A verbatim repeat of the lines below is required, with the pictures removed.

(Stored data)
######
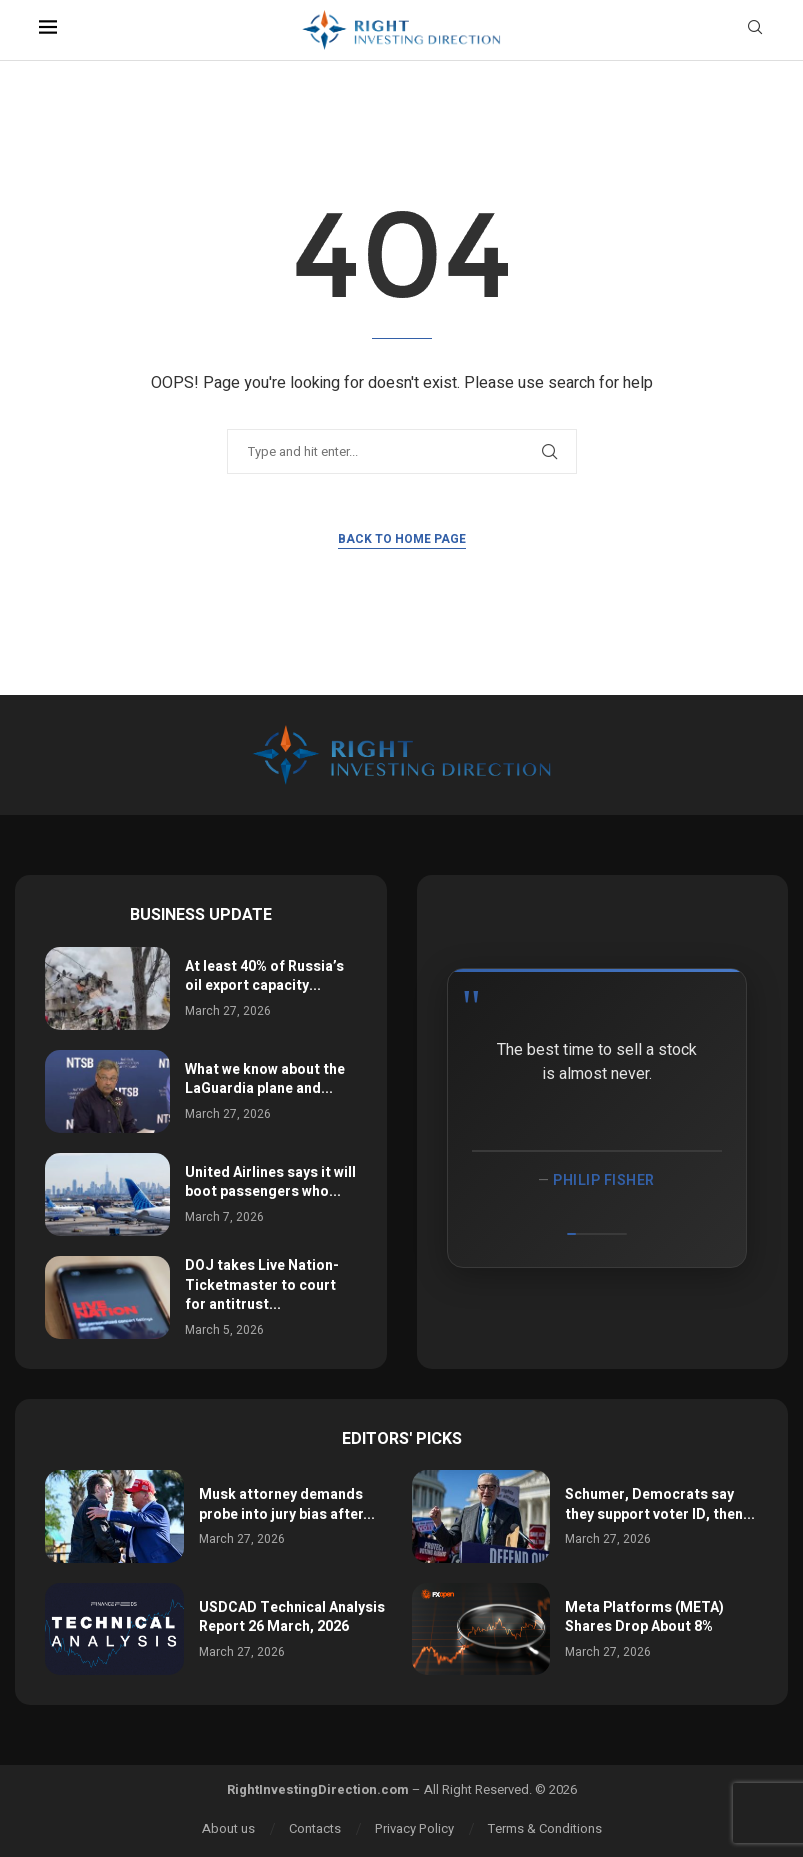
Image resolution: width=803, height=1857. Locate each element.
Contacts (315, 1828)
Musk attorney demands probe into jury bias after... (287, 1504)
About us (228, 1828)
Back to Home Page (402, 539)
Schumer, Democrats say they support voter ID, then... (660, 1504)
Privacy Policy (414, 1828)
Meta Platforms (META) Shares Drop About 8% (644, 1617)
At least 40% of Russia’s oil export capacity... (264, 976)
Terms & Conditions (545, 1828)
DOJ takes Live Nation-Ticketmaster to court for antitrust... (262, 1285)
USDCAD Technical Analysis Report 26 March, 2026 (292, 1617)
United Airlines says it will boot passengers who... (270, 1182)
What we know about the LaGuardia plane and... (265, 1079)
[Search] (755, 30)
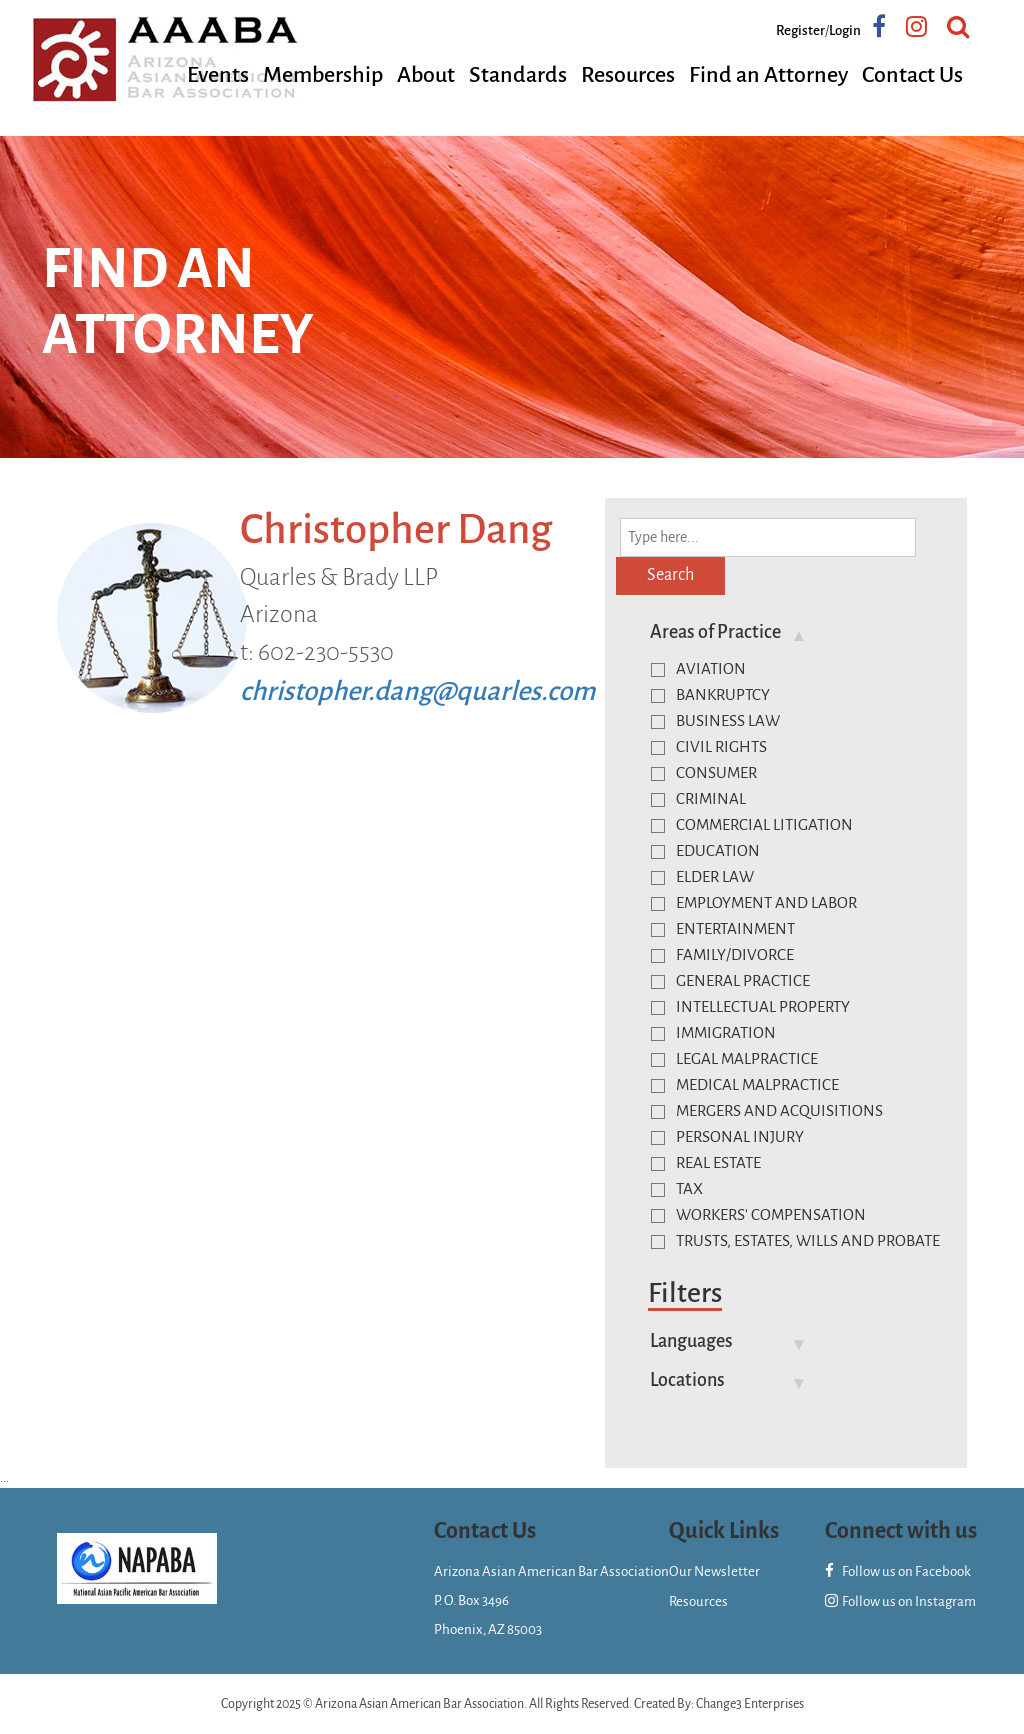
######
→ **RESULT**:
Image resolution: width=803, height=1857. Locate each element.
Contacts (315, 1828)
Musk attorney demands probe into jury bias after... (287, 1504)
About us (228, 1828)
Back to Home Page (402, 539)
Schumer, Democrats say they support voter ID, then... (660, 1504)
Privacy Policy (414, 1828)
Meta Platforms (META) Shares Drop About 8% (644, 1617)
At least 40% of Russia’s oil export capacity... (264, 976)
Terms & Conditions (545, 1828)
DOJ takes Live Nation-Ticketmaster to court for antitrust... (262, 1285)
USDCAD Technical Analysis Report 26 March, 2026 (292, 1617)
United Airlines says it will boot passengers who... (270, 1182)
What we know about the LaGuardia plane and... (265, 1079)
[Search] (755, 30)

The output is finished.